• **Work request**: Copy out each line containing "Mercado" from the entries below.

◇ ◇ ◇ ◇ ◇

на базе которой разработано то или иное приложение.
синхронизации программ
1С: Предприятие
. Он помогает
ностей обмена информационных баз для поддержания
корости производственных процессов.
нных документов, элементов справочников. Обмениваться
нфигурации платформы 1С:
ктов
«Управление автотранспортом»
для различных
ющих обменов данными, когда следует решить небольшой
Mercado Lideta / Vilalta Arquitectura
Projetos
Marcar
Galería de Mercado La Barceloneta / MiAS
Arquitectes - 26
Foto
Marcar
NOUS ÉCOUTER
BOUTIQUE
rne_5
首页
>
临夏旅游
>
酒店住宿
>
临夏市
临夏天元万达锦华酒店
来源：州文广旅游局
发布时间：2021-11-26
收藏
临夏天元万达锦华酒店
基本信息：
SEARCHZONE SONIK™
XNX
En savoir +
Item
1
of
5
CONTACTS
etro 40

◇ ◇ ◇ ◇ ◇

• **Result for this exercise**:
Mercado Lideta / Vilalta Arquitectura
Galería de Mercado La Barceloneta / MiAS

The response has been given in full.